This is Dark Cloud on Wednesday, January 23, 2002.
Back in the early Cambrian, when I was a youth, I recall watching my parents stare with wide-eyed adoration as a fat, slurring woman yodelled on television and concluding they were tasteless idiots. Actually, I'd concluded that long before, but here was proof positive. Not only was this cave troll ugly, she couldn't sing, and what she was singing was decidedly uncool. Of course, my parents and all ancient ambulatory cadavers as old as thirty-five liked that garbage, with big bands. Not a lead guitar in sight. When the woman singer died a few years later, my parents were saddened, and worse, said so in front of me. Embarrassing.
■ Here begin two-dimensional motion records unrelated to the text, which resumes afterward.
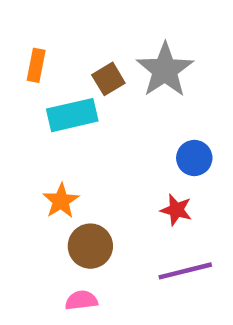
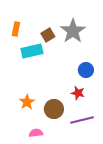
orange star: (61, 201) -> (27, 102), moved
brown circle: (90, 246) -> (54, 109), moved

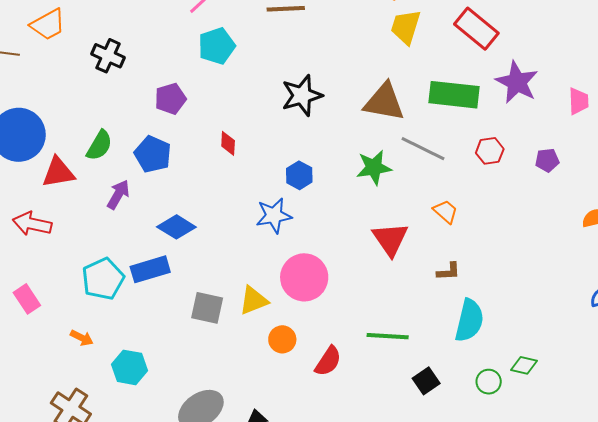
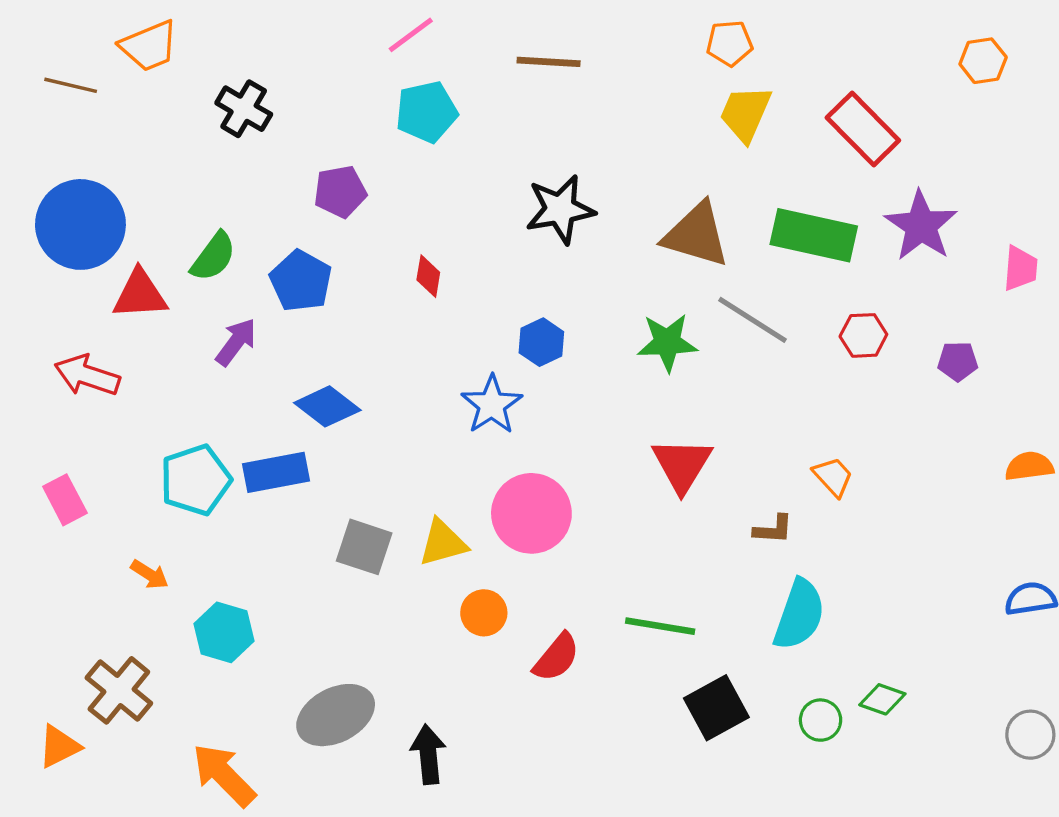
orange trapezoid: (445, 211) -> (833, 477), moved
blue star: (274, 216) -> (492, 405), turned -30
black square: (426, 381) -> (716, 708), size x1.4

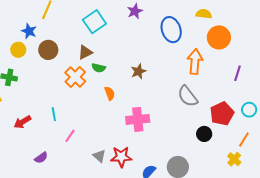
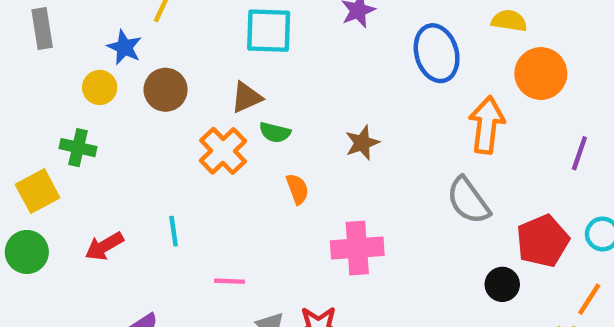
cyan square: (94, 22) -> (269, 31), turned 35
pink line: (70, 136) -> (230, 281), moved, turned 56

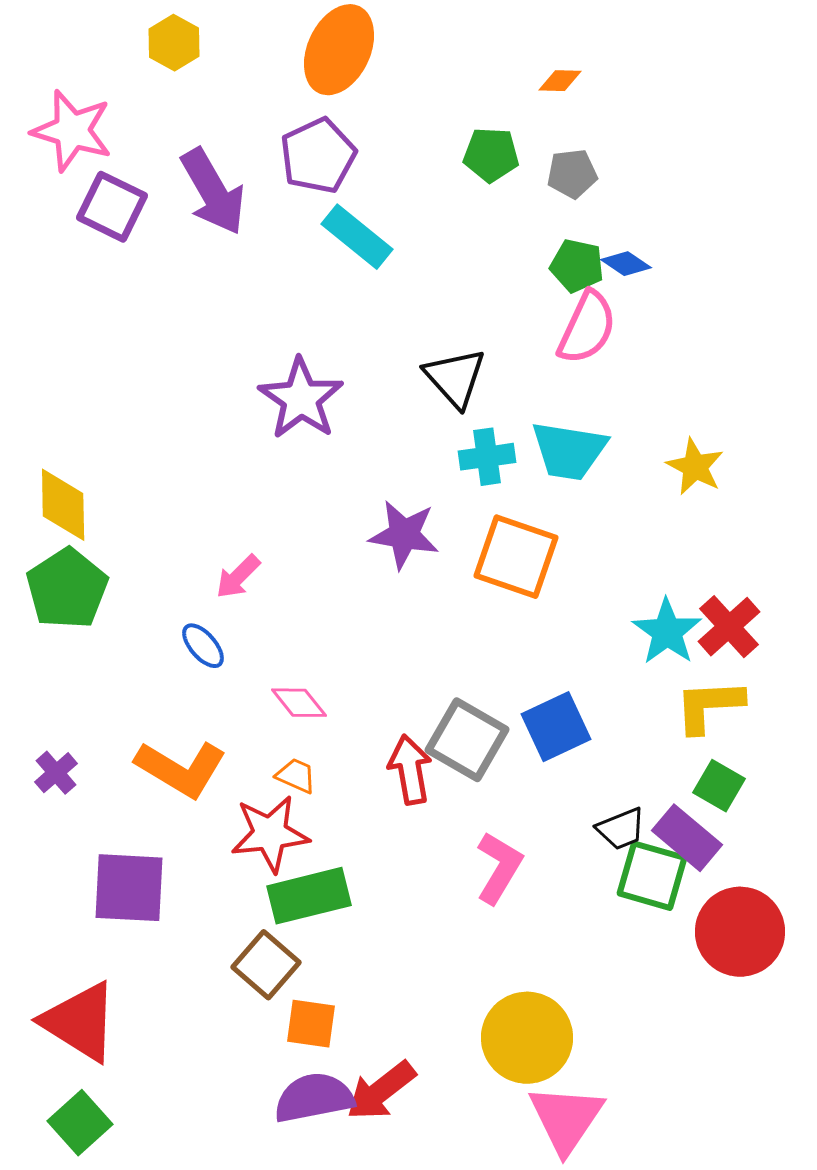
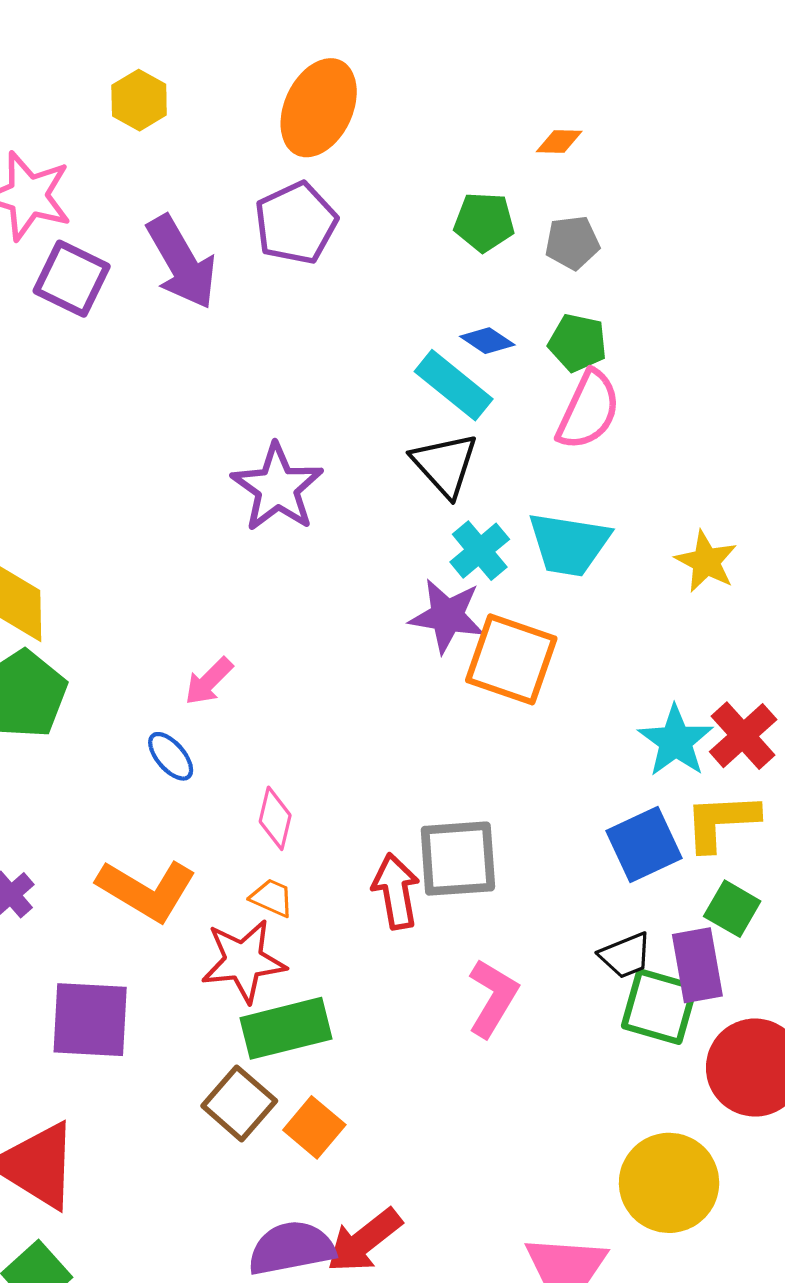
cyan rectangle: (357, 237) -> (454, 385), moved
blue diamond: (626, 264) -> (487, 341), moved
cyan cross: (487, 457) -> (480, 551), turned -32
purple star: (404, 535) -> (447, 616), moved
pink diamond: (299, 703) -> (275, 818), turned 52
blue square: (556, 727) -> (644, 844), moved
gray square: (467, 740) -> (458, 859), turned -34
purple rectangle: (687, 838) -> (697, 965), turned 40
orange square: (311, 1024) -> (314, 1127), moved, turned 32
yellow circle: (527, 1038) -> (669, 1183), moved

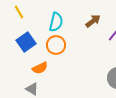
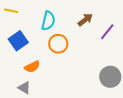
yellow line: (19, 12) -> (11, 11), turned -48
orange circle: (56, 45) -> (58, 44), moved

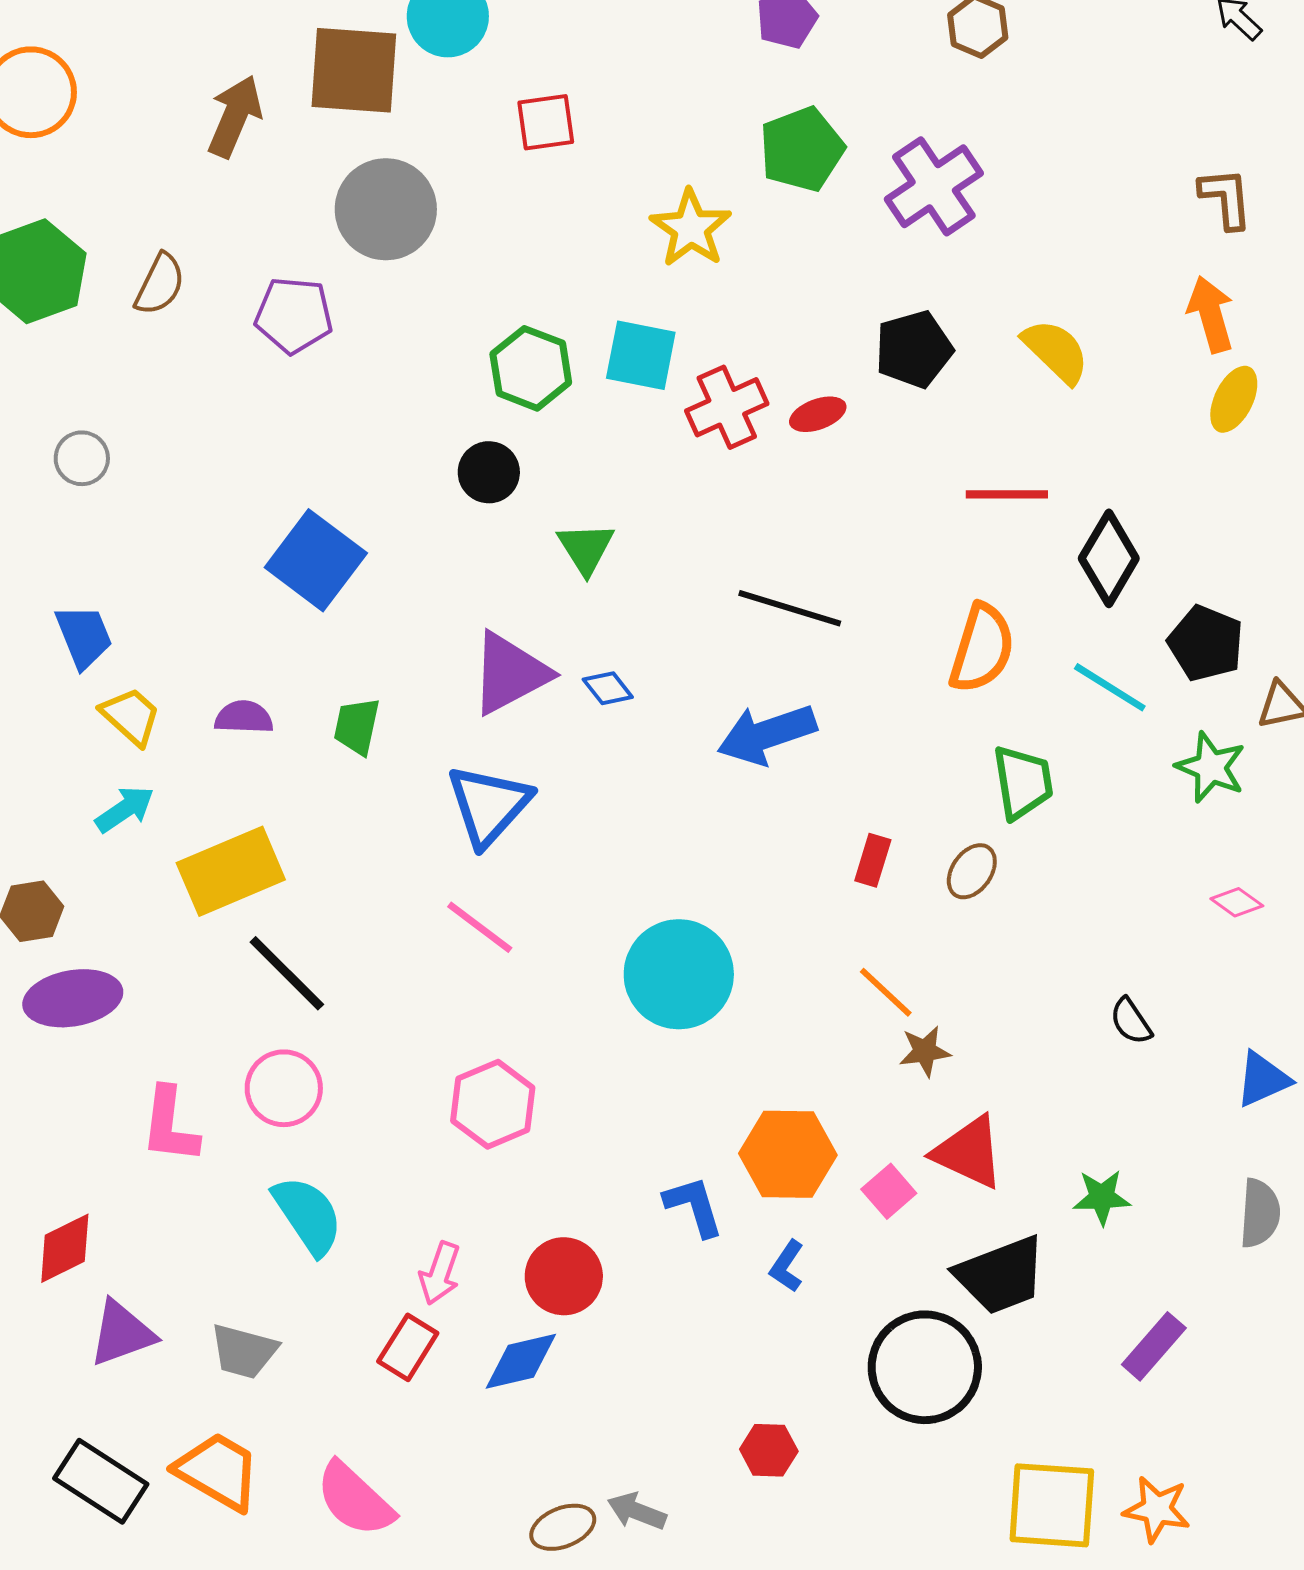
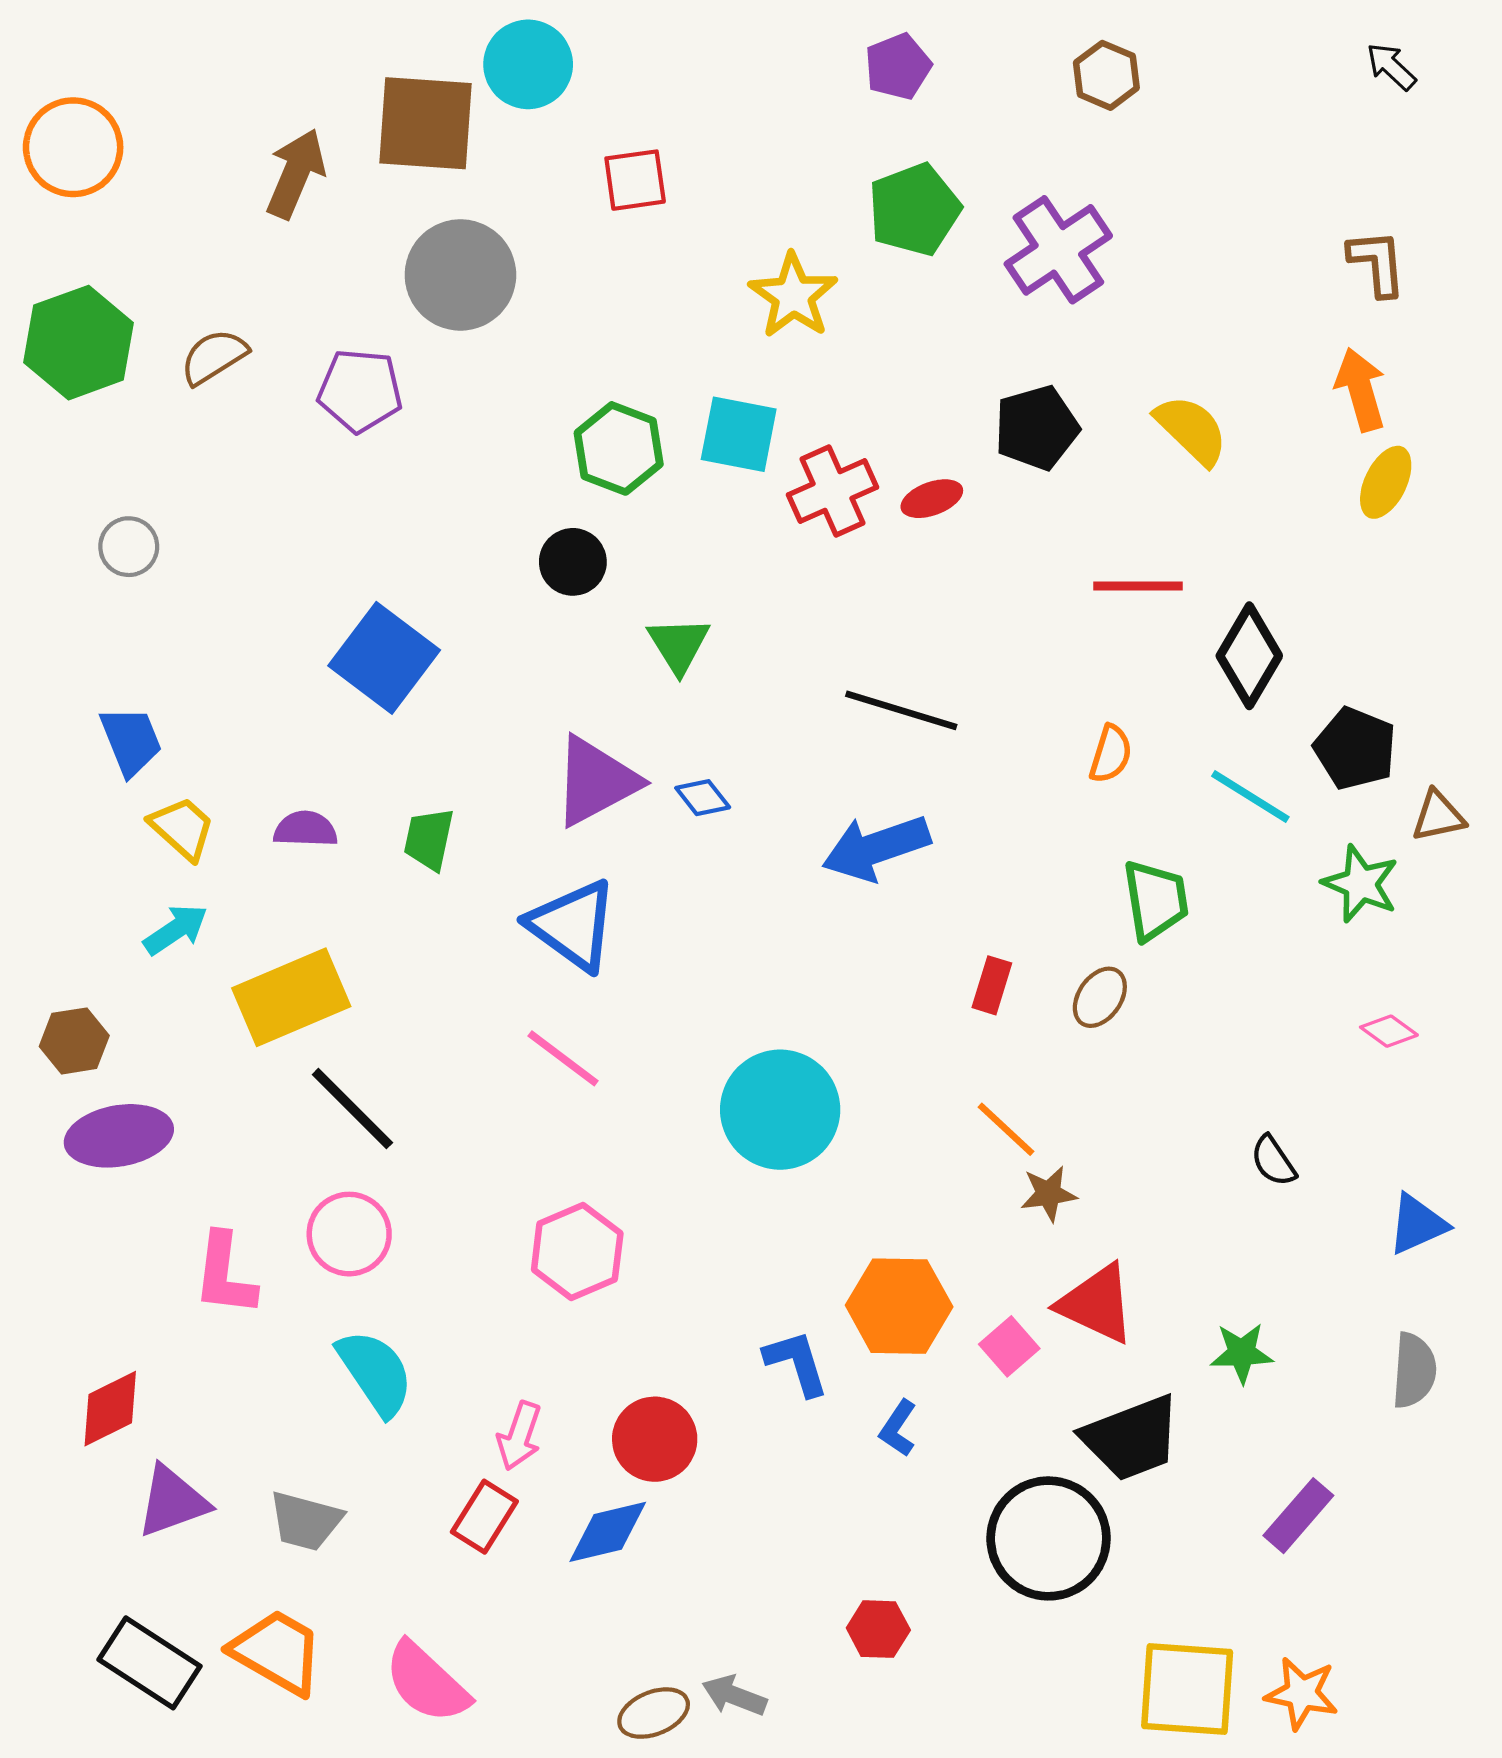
brown semicircle: (160, 284) -> (214, 357), turned -148
orange semicircle: (982, 648) -> (1111, 754), size x0.6
blue triangle: (489, 805) -> (573, 925), turned -36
I still don't like Judy Garland, but I've seen her in movies since then, and listened to her sing in her prime, and can well imagine that she was the youth icon for my folks that the Kingston Trio and Beatles are to me. I've seen her last television performances on documentaries, and she did indeed look and sound terrible. But I surely know that the early templates of youth are hard to dislodge. I never fall out of love, damn it, and when I see friends of over a quarter century they are still the hot babes of 1968 to 78, whatever the truth is. Like the actors and singers who provided our sound track, they are still young and beautiful because so am I. Deal with it. To those who never shared those years with us, it's hard to implant the suggestion that what is now fat and wide was once svelte and stupid and able to function with no sleep. Because I was.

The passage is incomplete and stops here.